In several modern pictures of ‘The Good Shepherd’ Christ is depicted as rescuing a lamb caught by its wool in the briars of the wilderness. The lamb, of course, is the emblem of an erring soul, and the briars represent those sins which hold it back from answering the Shepherd’s call.

In connection with the saints, the Crown of Thorns is not used symbolically, except when placed upon the head of Saint Catharine of Siena,[143] to indicate her austerities. According to the legend, Christ in a vision offered her a crown of roses or a crown of thorns and she chose the thorns. When it is carried by Saint Louis of France it is to recall the fact that it was he who brought to France, as her most precious relic, the Holy Crown itself.

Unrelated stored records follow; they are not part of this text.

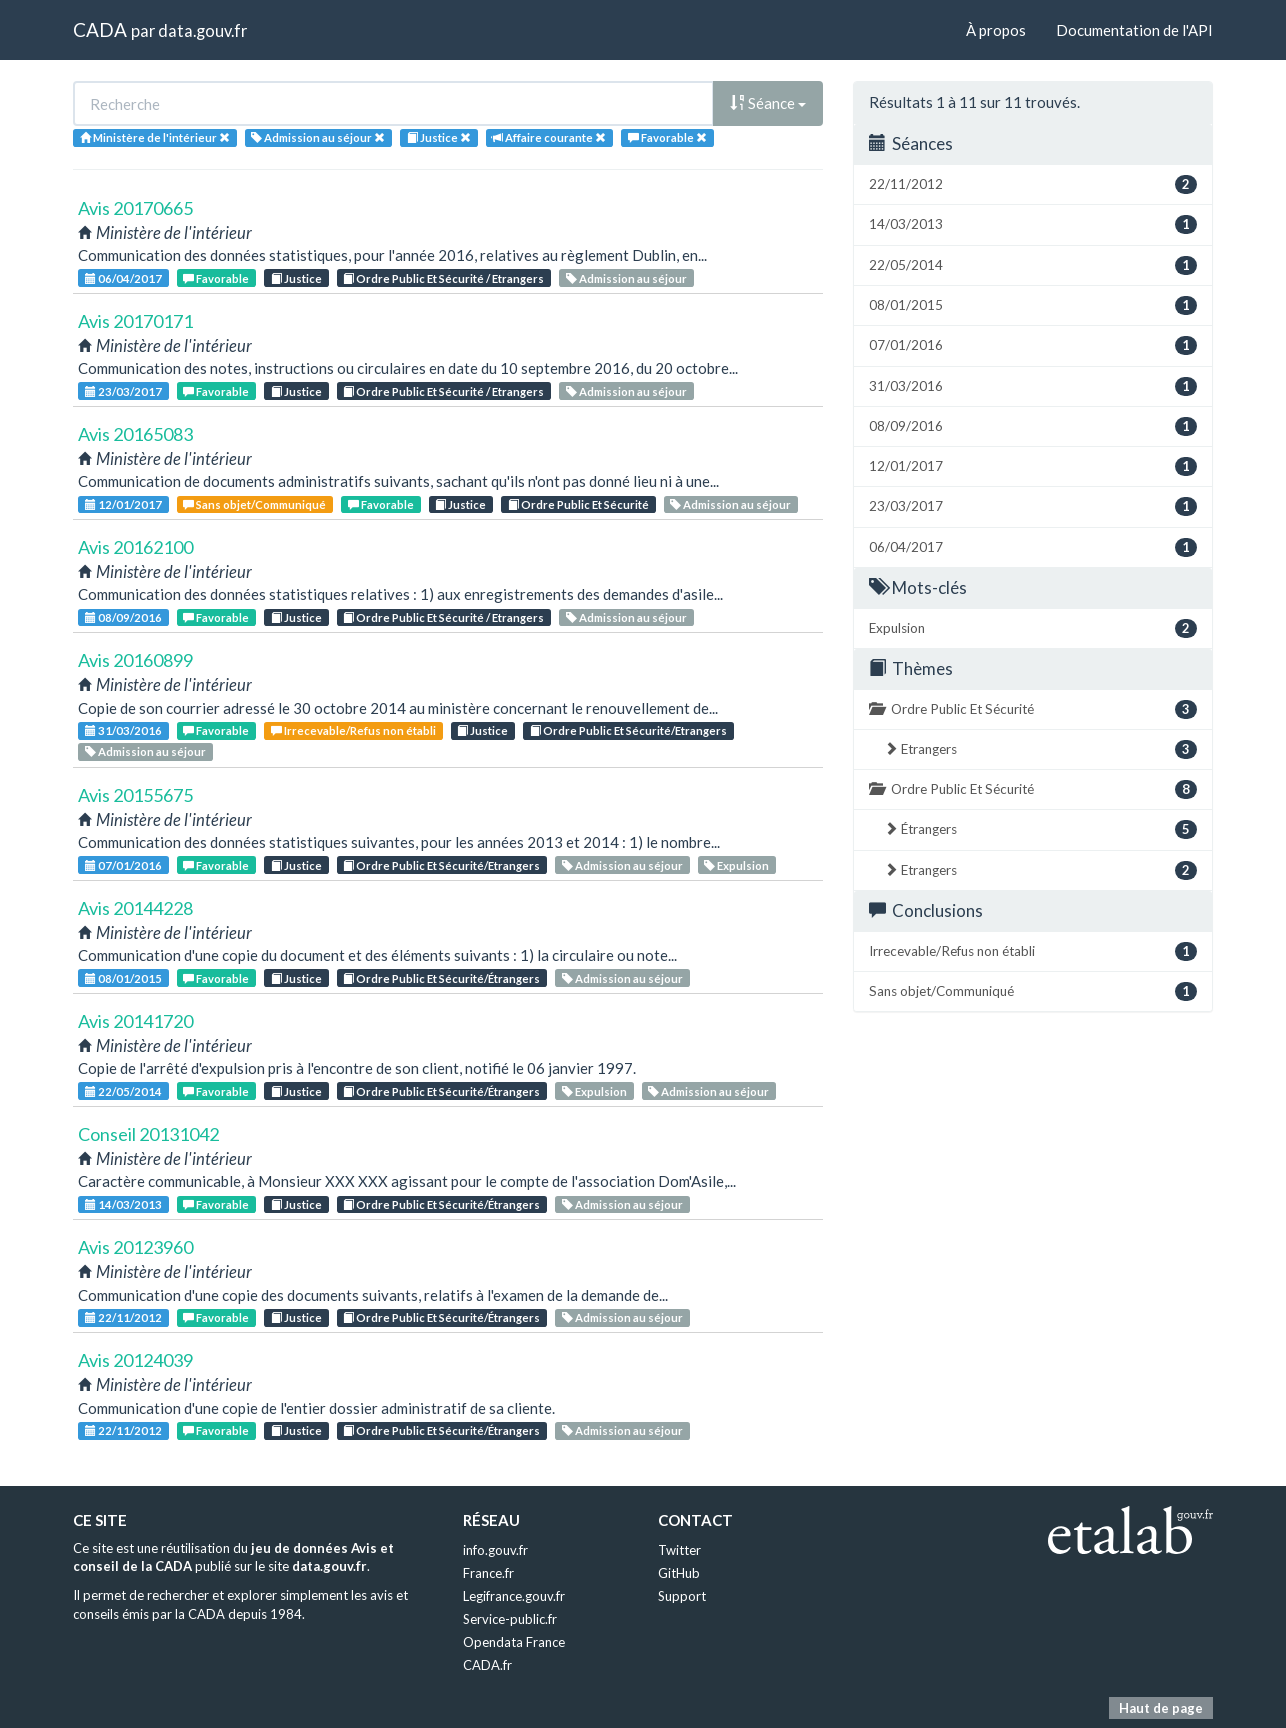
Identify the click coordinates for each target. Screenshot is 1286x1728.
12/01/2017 (123, 504)
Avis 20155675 (135, 795)
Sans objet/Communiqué (254, 504)
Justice (296, 278)
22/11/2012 (123, 1317)
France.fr (488, 1573)
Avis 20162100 (135, 547)
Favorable (216, 278)
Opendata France (514, 1642)
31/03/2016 (123, 730)
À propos (996, 30)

The tonsure was originally instituted to keep fresh in the memory the Saviour’s Crown of Thorns. And in the ‘Paradise’ of Fra Angelico[144] the monks are crowned with roses. Thus the emblem reverted to the original symbol. The Crown of Thorns was the parody of the rose-crown, symbol of rejoicing; the tonsure the reverent imitation of the thorny wreath, and angels at the entrance of Paradise change the tonsure for a wreath of roses.

In early German art the Virgin is often found seated in a garden of which each flower has its significance. Behind and around her there is usually a sort of trellis or bower covered with roses. The roses have very pronounced thorns, and the thorns are accentuated to recall that Mary is the lily and the bride of the Canticles, the ‘Lily among thorns.’ In an Assumption of Seghers[145] one of the attendant putti flies towards her with a single lily enclosed in branches covered with long-spiked thorns.

On the other hand, when the rose is the direct emblem, not the attribute of the Madonna, it has no thorns, for then it illustrates her title, ‘rosa sine spina.’

The Roman Breviary likens the Virgin to the burning thorn bush in which Jehovah revealed Himself to Moses and the simile was cited by Bishop Proclus in a Mary-sermon preached in the fifth century. Though enwrapped in the all-consuming flame of divine love, she yet remains unharmed. It is only in German art that this simile has been pictorially translated. German artists were familiar with the idea through Conrad von Würtzburg’s apostrophe to the Virgin:

‘In the thorn bush on the bare field

Moses, the hero of God

Saw in a glow of bright fire

The birth of our Saviour foreshadowed.